In tal senso, viene in apice in parte qua un giudicato interno, di talché la pretesa dell’Agenzia di una rinnovata ‘ istruttoria ‘ traligna all’evidenza il recinto normativo del vizio di violazione di legge ex art. 360, n. 3, c.p.c., per volgere ad un nuovo, inammissibile giudizio di fatto.
Il secondo motivo non coglie nel segno e va disatteso.
Non consta, invero, violazione dell’art. 384 c.p.c., sol che si consideri che la Corte di Cassazione non è risultata investita, tampoco si è specificamente occupata, della questione del regime della continuazione e della sua incidenza sul piano dell’irrogazione delle sanzioni e del relativo computo.
Il terzo motivo è, invece, fondato e va accolto.
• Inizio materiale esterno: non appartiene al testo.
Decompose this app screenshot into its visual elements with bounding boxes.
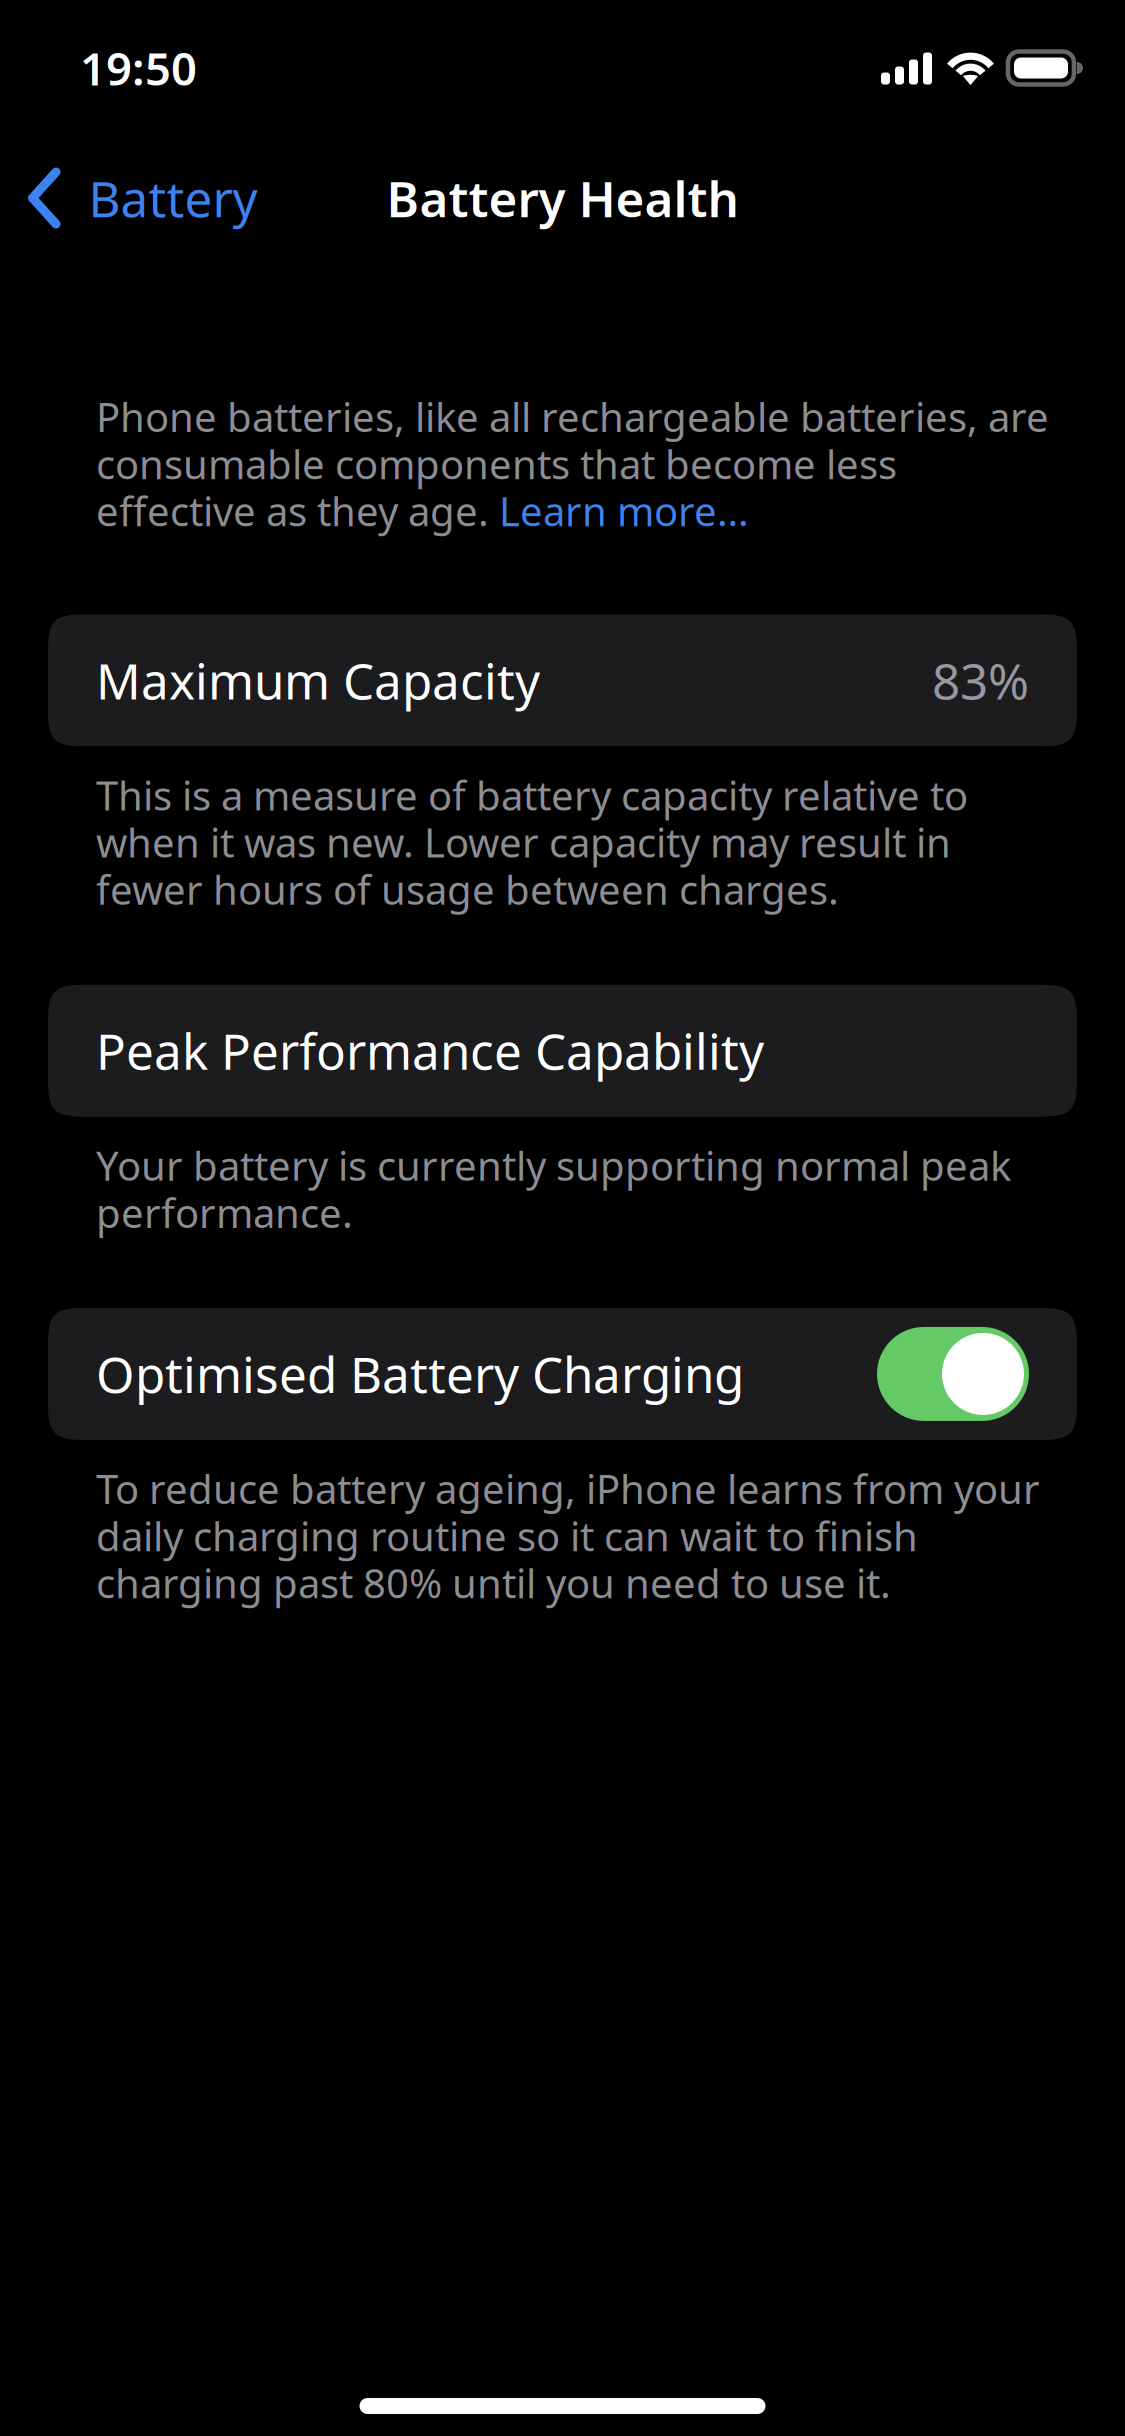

Questa Corte ha condivisibilmente puntualizzato che ‘ non può riconoscersi il cumulo giuridico delle sanzioni, previsto dall’art. 12, primo comma, del decreto legislativo n. 472 del 1997, perché, per la predetta previsione di legge, quello che rileva è la commissione di molteplici violazioni formali, ovvero violazioni che, oltre a non incidere sulla determinazione della base imponibile, dell’imposta e sul versamento del tributo, non pregiudicano l’attività di controllo dell’Amministrazione finanziaria; nemmeno, per quanto rilevato sopra, è possibile ricondurre la fattispecie in esame alla previsione dell’art. 12, comma 2, del decreto legislativo n. 472 del 1997, mancando il vincolo della progressione tra violazioni sostanziali, ovvero l’unicità finalistica della condotta per l’intrinseco ed oggettivo legame tra le varie violazioni commesse, idonee, in via progressiva, continua e collegata, ad incidere sulla determinazione
dell’imponibile o sul tributo; né, infine, è applicabile 7 l’art. 12, comma 5, del decreto legislativo n 472 del 1997, che presuppone che le violazioni siano state commesse in periodi di imposta diversi, nozione questa estranea alla materia doganale, integrando, invece, la fattispecie in esame autonome violazioni di natura sostanziale, commesse con distinte dichiarazioni doganali, nel corso di plurimi anni ‘ (Cass. n. 2703 del 2024).
In ultima analisi, va accolto il terzo motivo di ricorso, disattesi i primi due motivi. La sentenza d’appello va cassata e la causa rinviata per un nuovo esame e per la regolazione delle spese del giudizio alla Corte di Giustizia Tributaria di II° Grado della Lombardia.
P.Q.M.
Respinge i primi due motivi di ricorso; accoglie il terzo motivo di ricorso; cassa la sentenza impugnata e rinvia per un nuovo esame e per la regolazione delle spese del giudizio alla Corte di Giustizia Tributaria di II° Grado della Lombardia.
Così deciso in Roma il 24 settembre 2024.